This set of notes is based some email from July 2010 sent to Keith Schubert, Jane Curnutt, Ernesto Gomez, Matt Strader, and Blake Schulte. It incorporates some of their comments and corrections From Jane Curnutt and Ernesto Gomez.
First draft, April 26th 2011. Corrected errors in definition of P and q below, December 4th, 2011.
This set of notes describe some well known tools for probabilistic analysis
as they apply to Cellular Automata. I will show how a random independent
distribution of live and dead cells evolves in one step. These are all well
known applications of probability theory -- the theories can be found on
Wikipedia. I'l first work out the case when each cell has a different
probability of being alive and then assume equal probabilities -- the so called
"Mean Field Model". These notes move on to the use of De Moivre's Theorem
to simplify the mean field calculations for large neighborhoods. They
finish by describing why these formulas can not predict the long term
evolution of cellular systems.
) is an array of cells. Each cell has a state. Each
cell has the same rule (program) that calculates the new state of the cell
from it's own state and the states of the cells in a given neighborhood.

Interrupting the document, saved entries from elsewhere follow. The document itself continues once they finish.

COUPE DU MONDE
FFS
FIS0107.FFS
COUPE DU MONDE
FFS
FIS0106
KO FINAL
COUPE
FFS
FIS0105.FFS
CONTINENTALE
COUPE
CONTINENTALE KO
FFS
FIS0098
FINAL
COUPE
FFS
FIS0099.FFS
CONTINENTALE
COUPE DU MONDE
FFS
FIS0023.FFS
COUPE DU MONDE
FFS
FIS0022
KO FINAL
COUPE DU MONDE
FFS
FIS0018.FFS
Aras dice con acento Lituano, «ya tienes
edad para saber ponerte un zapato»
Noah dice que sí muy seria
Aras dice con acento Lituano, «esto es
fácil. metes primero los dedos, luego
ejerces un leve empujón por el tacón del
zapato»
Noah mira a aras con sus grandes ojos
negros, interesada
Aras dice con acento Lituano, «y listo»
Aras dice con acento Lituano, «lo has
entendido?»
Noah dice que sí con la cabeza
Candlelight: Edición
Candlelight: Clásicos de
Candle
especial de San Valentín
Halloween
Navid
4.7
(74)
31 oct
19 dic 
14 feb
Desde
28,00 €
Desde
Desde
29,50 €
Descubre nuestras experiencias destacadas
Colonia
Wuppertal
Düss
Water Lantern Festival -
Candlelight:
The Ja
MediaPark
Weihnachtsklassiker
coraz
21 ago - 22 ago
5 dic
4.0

In this set of notes the state is either alive or dead and the rule is
based on the number of live cells in the neighborhood -- an ignores which
neighbors are alive or dead. This is a widely studied case that forms a
primitive lifelike system.
A cell can be alive or dead. Let p:[0..1] be the probability of being alive and q = 1-p the chance of it being dead, then p' the
chance of it being alive in the next cycle, is
- p' = p * (1-Death) + q * Birth.
Where Birth and Death depend on the cells in the immediate neighborhood.
In a case studied by Jane Curnutt,
birth is when there is one live cell 1 and no death can happen:
- p' = p + q * P(number of live cells in neighborhood is 1).

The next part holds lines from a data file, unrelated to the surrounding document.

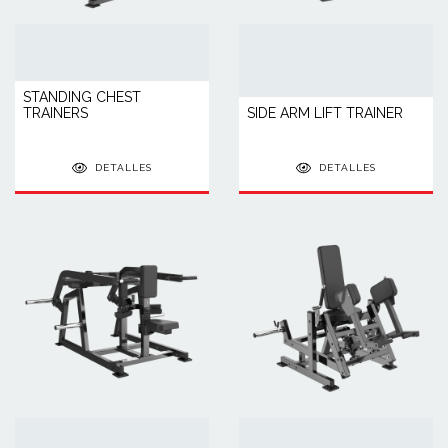
STANDING CHEST
TRAINERS
SIDE ARM LIFT TRAINER
DETALLES
DETALLES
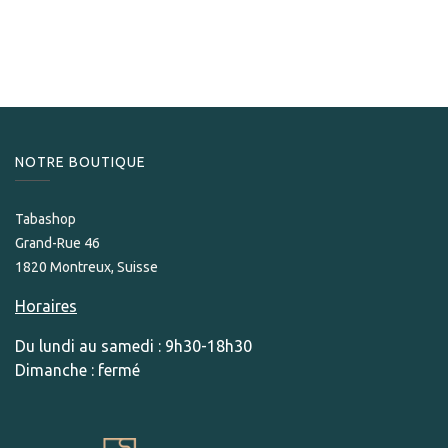
Flor de Copan Churchill
189,00
CHF
NOTRE BOUTIQUE
Tabashop
Grand-Rue 46
1820 Montreux, Suisse
Horaires
Du lundi au samedi : 9h30-18h30
Dimanche : fermé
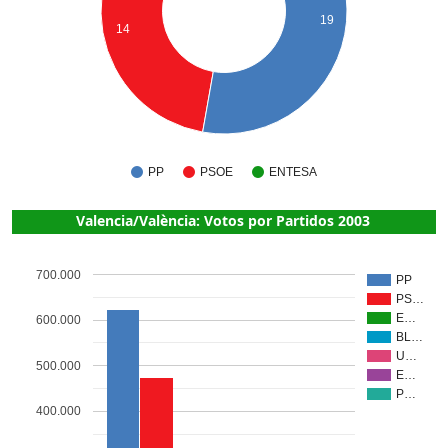
19
14
PP
PSOE
ENTESA
Valencia/València: Votos por Partidos 2003
700.000
PP
PS…
E…
600.000
BL…
U…
500.000
E…
P…
400.000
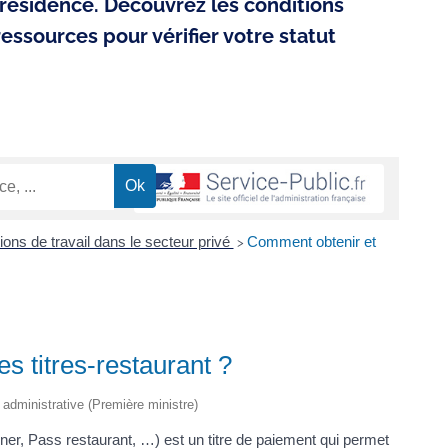
résidence. Découvrez les conditions
 ressources pour vérifier votre statut
ions de travail dans le secteur privé
Comment obtenir et
>
es titres-restaurant ?
t administrative (Première ministre)
uner, Pass restaurant, …) est un titre de paiement qui permet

For a moment I'll assume that each cell c has its own probability p(c) of being alive.... independently of other cells.
- q(c) = 1-p(c).
So if a cell c is alive, p(c) =1 and q(c)=0. If c is dead p(c)=0 and q(c)=1. The function
- p : Cells -> [0..1],
describes a field we can call the density.
Typically the probability of Birth or Death depends on the states of the
cells in the neighborhood N(c) around the cell c. Let n = |N(c)|, the
number of cells in the neighborhood N(c). A Totalistic Cellular Automate
we are interested in how many cells in N(c) are alive. So we need to
calculate the probability of r cells being alive in the neighborhood N(c).
Symbolize this as P(r) where r varies from 0 to n and indicates the number
of live cells in the neighborhood N(c) of cell c:
- P(r)::[0..1]= the probabillity that r cells are alive.
There is an elegant way to calculate all the P(r)'s by using a probability generating function (pgf) g:
- g(t)::= P(0)*t^0 + P(1)*t^1+... P(n)*t^n = Σ [r in 0..n](P(r)*T^r).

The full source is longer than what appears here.